(Extracted page text data)
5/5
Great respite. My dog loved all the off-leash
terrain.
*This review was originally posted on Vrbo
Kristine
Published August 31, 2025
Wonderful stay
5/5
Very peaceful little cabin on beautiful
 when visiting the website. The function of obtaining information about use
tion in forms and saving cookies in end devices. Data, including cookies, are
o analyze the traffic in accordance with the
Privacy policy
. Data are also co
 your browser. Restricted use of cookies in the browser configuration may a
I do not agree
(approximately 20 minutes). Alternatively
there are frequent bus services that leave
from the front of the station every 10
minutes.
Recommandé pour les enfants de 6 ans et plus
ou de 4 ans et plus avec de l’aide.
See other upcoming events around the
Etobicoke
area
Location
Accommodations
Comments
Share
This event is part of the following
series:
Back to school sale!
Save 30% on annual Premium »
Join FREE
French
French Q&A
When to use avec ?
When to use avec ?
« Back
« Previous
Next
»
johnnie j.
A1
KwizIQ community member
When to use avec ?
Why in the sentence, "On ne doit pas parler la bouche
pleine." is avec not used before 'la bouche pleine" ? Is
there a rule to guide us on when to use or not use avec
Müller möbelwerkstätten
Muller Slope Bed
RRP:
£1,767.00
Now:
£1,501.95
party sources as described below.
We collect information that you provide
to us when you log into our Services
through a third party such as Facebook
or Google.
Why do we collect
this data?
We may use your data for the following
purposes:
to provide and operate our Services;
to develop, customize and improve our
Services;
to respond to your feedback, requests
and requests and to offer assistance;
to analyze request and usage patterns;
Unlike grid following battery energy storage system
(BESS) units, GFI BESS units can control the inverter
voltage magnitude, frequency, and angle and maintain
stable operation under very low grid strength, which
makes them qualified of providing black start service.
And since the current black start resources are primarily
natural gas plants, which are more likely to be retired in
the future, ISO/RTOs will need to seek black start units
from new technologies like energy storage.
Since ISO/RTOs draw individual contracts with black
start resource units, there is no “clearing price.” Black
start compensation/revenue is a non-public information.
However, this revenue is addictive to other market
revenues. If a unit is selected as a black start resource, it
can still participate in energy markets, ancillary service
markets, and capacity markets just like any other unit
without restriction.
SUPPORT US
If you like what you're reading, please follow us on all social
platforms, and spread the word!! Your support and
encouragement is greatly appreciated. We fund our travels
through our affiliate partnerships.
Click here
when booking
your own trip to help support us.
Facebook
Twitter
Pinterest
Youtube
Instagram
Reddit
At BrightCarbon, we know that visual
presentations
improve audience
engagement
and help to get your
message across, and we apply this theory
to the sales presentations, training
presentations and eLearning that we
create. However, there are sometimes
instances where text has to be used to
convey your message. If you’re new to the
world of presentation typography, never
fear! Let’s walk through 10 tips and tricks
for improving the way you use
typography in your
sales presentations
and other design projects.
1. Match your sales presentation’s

What you are asked to do ▸
Output the entries above exactly, please, with nothing dropped.

Solved problem ▸
5/5
Great respite. My dog loved all the off-leash
terrain.
*This review was originally posted on Vrbo
Kristine
Published August 31, 2025
Wonderful stay
5/5
Very peaceful little cabin on beautiful
 when visiting the website. The function of obtaining information about use
tion in forms and saving cookies in end devices. Data, including cookies, are
o analyze the traffic in accordance with the
Privacy policy
. Data are also co
 your browser. Restricted use of cookies in the browser configuration may a
I do not agree
(approximately 20 minutes). Alternatively
there are frequent bus services that leave
from the front of the station every 10
minutes.
Recommandé pour les enfants de 6 ans et plus
ou de 4 ans et plus avec de l’aide.
See other upcoming events around the
Etobicoke
area
Location
Accommodations
Comments
Share
This event is part of the following
series:
Back to school sale!
Save 30% on annual Premium »
Join FREE
French
French Q&A
When to use avec ?
When to use avec ?
« Back
« Previous
Next
»
johnnie j.
A1
KwizIQ community member
When to use avec ?
Why in the sentence, "On ne doit pas parler la bouche
pleine." is avec not used before 'la bouche pleine" ? Is
there a rule to guide us on when to use or not use avec
Müller möbelwerkstätten
Muller Slope Bed
RRP:
£1,767.00
Now:
£1,501.95
party sources as described below.
We collect information that you provide
to us when you log into our Services
through a third party such as Facebook
or Google.
Why do we collect
this data?
We may use your data for the following
purposes:
to provide and operate our Services;
to develop, customize and improve our
Services;
to respond to your feedback, requests
and requests and to offer assistance;
to analyze request and usage patterns;
Unlike grid following battery energy storage system
(BESS) units, GFI BESS units can control the inverter
voltage magnitude, frequency, and angle and maintain
stable operation under very low grid strength, which
makes them qualified of providing black start service.
And since the current black start resources are primarily
natural gas plants, which are more likely to be retired in
the future, ISO/RTOs will need to seek black start units
from new technologies like energy storage.
Since ISO/RTOs draw individual contracts with black
start resource units, there is no “clearing price.” Black
start compensation/revenue is a non-public information.
However, this revenue is addictive to other market
revenues. If a unit is selected as a black start resource, it
can still participate in energy markets, ancillary service
markets, and capacity markets just like any other unit
without restriction.
SUPPORT US
If you like what you're reading, please follow us on all social
platforms, and spread the word!! Your support and
encouragement is greatly appreciated. We fund our travels
through our affiliate partnerships.
Click here
when booking
your own trip to help support us.
Facebook
Twitter
Pinterest
Youtube
Instagram
Reddit
At BrightCarbon, we know that visual
presentations
improve audience
engagement
and help to get your
message across, and we apply this theory
to the sales presentations, training
presentations and eLearning that we
create. However, there are sometimes
instances where text has to be used to
convey your message. If you’re new to the
world of presentation typography, never
fear! Let’s walk through 10 tips and tricks
for improving the way you use
typography in your
sales presentations
and other design projects.
1. Match your sales presentation’s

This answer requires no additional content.